Mstyora or Mstera (Мстёра) is an urban locality (a settlement) in Vyaznikovsky District of Vladimir Oblast, Russia. Municipally, it is a part of Mstyora Urban Settlement, of which it is the administrative center. Population:

==History==
It grew up as a settlement attached to the nearby monastery of the Epiphany (Богоявленский монастырь), on land belonging to the Romodanovskys, in the early 17th century. After the abolition of the monastery in 1764, it became a village, named after the Mstyora River (then known as Mstyorka); the name is probably from Merya Mustajarvi (compare Finnish musta, meaning "black", and järvi, meaning "lake"). Like the nearby villages of Kholuy and Palekh, it was a center of icon production in the traditional style, but in contrast to the opulence of Palekh icons, those of Mstyora "sought to emulate the fifteenth and sixteenth century austerity" and "were greatly favored by Russia's Old Believers' sect."

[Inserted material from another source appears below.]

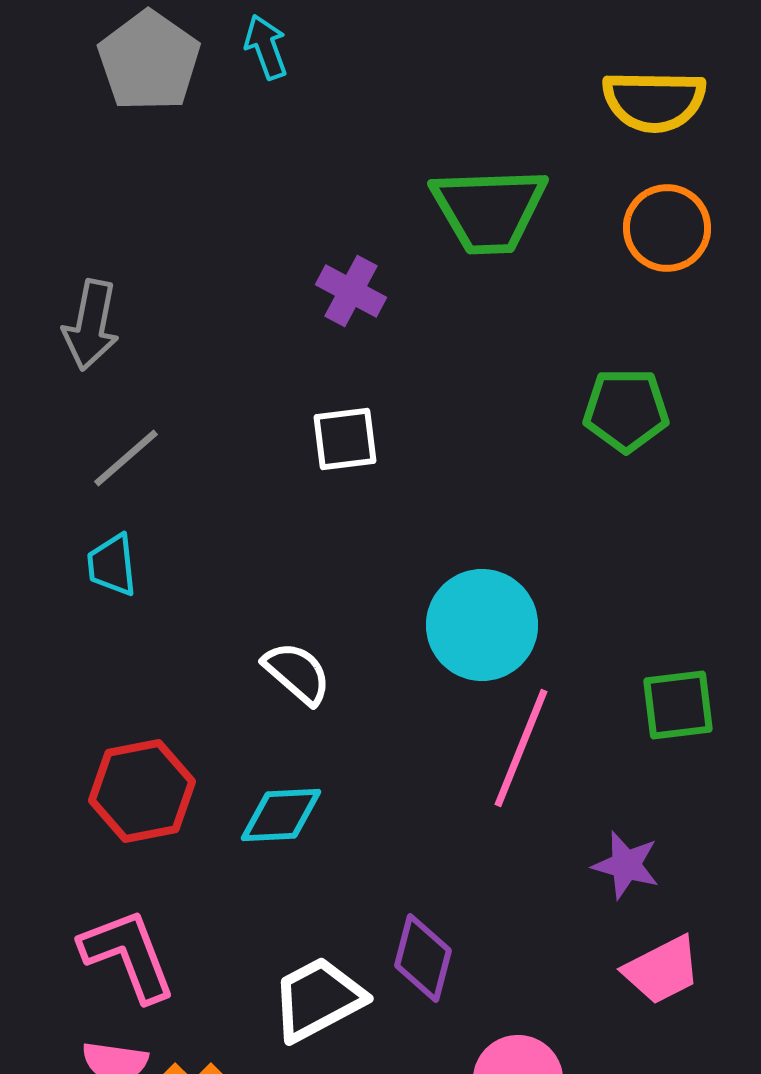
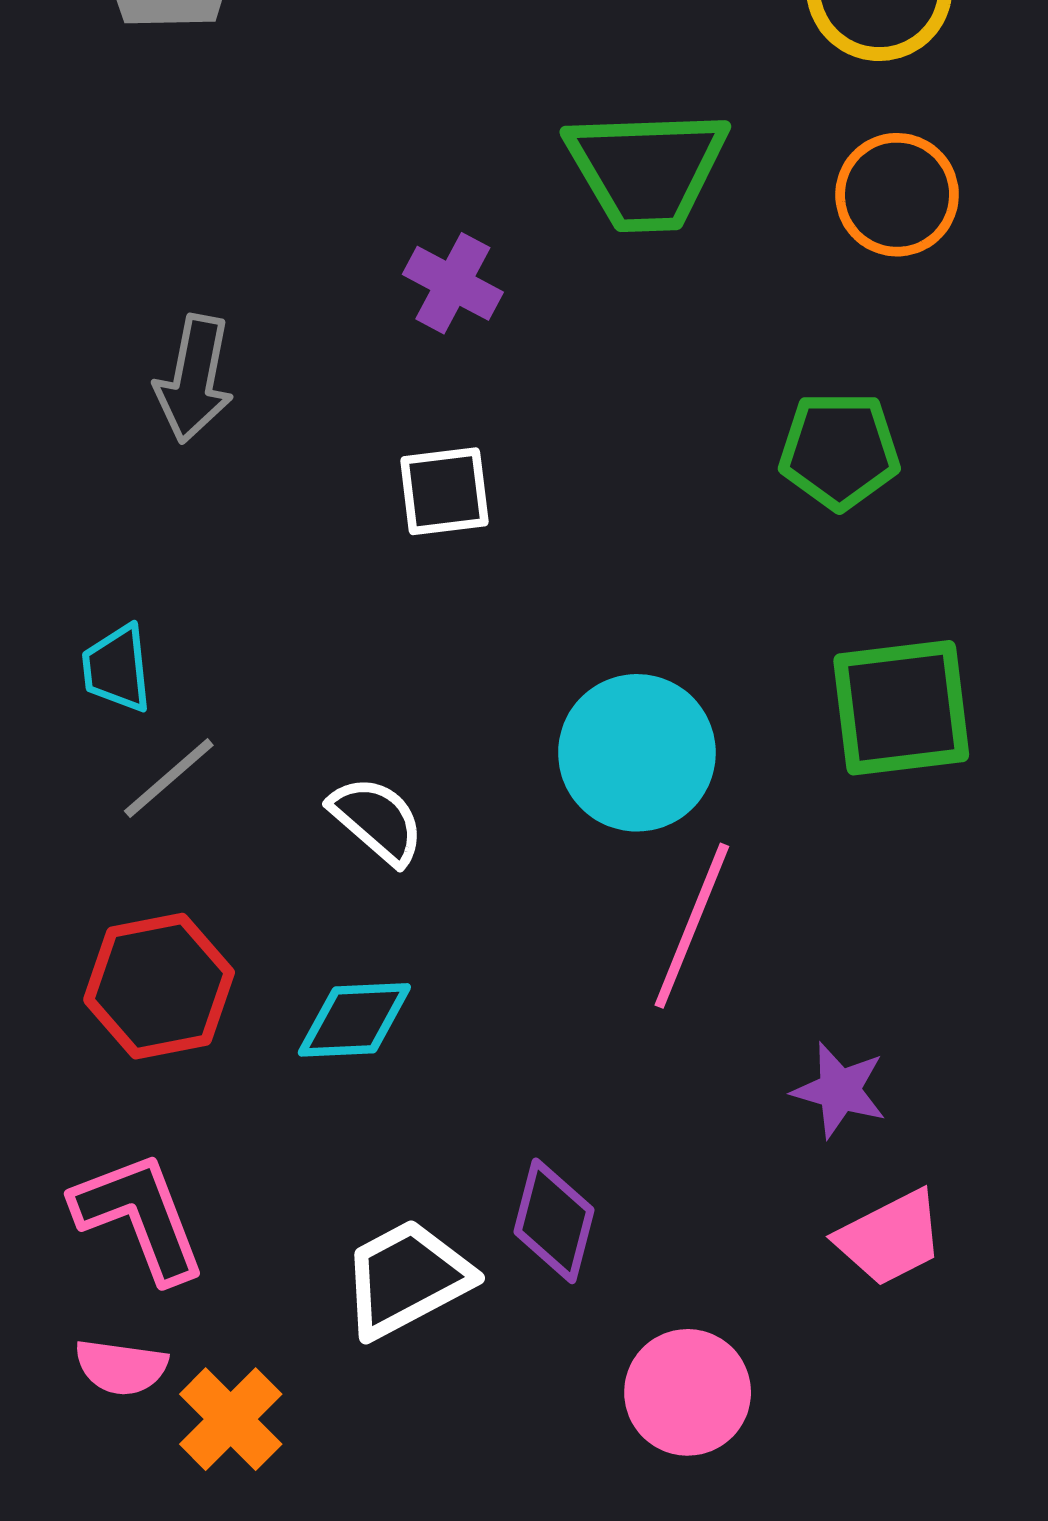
gray arrow: (91, 325) -> (194, 379), moved
gray line: (126, 458) -> (169, 778), moved
green square: (678, 705) -> (901, 708), moved, size x1.4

By the beginning of the 18th century, it became an important trading post, with 182 houses and 57 shops; during the 19th century lithographed lubok prints were produced in large numbers until competition from book publishers in Moscow and St. Petersburg proved too great. The 19th century also saw the development of textiles, market gardening, boat building, carpentry, and other industries. "By 1897 Mstyora was a town with over four thousand inhabitants, and the site of periodic fairs at which books and prints were sold. 'The inhabitants of Mstyora are only peasants in name,' wrote [Alexander] Prugavin. 'In essence these are real city folk.'"

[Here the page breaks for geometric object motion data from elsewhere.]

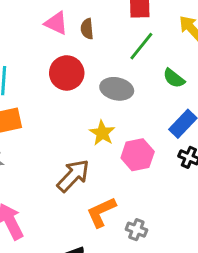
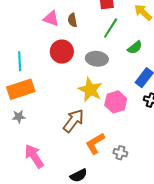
green semicircle: (174, 78) -> (135, 47), turned -70
yellow star: (102, 133) -> (90, 90), size x1.4

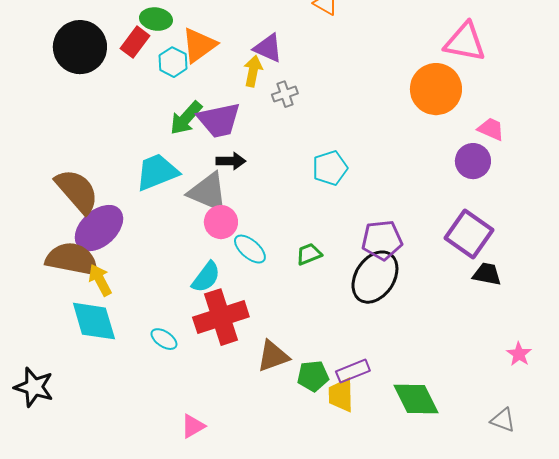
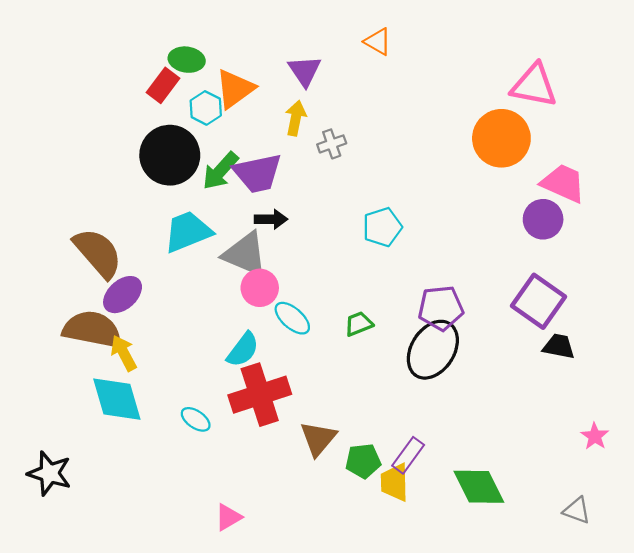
black circle: (80, 47) -> (170, 155), moved
purple triangle: (268, 48) -> (305, 71), moved, turned 32
pink trapezoid: (491, 129) -> (563, 183), size x1.5
purple ellipse: (99, 228) -> (123, 295), size x0.7
brown triangle: (273, 356) -> (318, 438), turned -30
purple rectangle: (353, 371) -> (408, 455), turned -32

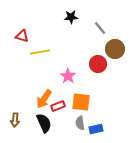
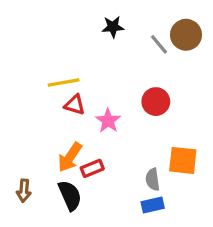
red triangle: (22, 36) -> (75, 105), moved
brown circle: (115, 49) -> (186, 35), moved
orange square: (81, 102) -> (183, 160), moved
gray semicircle: (80, 123) -> (153, 179), moved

Meanwhile, Mstyora's icon makers had turned to the restoration and imitation of icons in all styles, which led to fakery as well; V. N. Ovchinnikov, an icon painter himself, observed: "Mstyora craftsmen were so good at copying old icons, that quite often, the dating of a newly painted one would baffle the expert." After the October Revolution, "Mstyora craftsmen switched to making painted, turned wooden toys and the painting of oilcloth, kerchiefs, tea caddies, and sugar bowls"; eventually they turned to the production of the miniatures for which Mstyora has become famous.

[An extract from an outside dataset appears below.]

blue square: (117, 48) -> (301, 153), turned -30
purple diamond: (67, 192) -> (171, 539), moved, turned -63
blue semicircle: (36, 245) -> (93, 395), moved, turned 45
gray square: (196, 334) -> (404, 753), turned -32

In 1863, Mstyora was administratively a part of Bogoyavlenskaya Volost of Vyaznikovsky Uyezd. At that time, its population comprised 2,615 inhabitants (1,205 male and 1,410 female) living in 307 homesteads. At that time, there were three Russian Orthodox Churches, one Edinoverie church, two colleges, an almshouse, a lithography shop, a market, a pier, and three factories in Mstyora.

Urban-type settlement status was granted to Mstyora in 1935.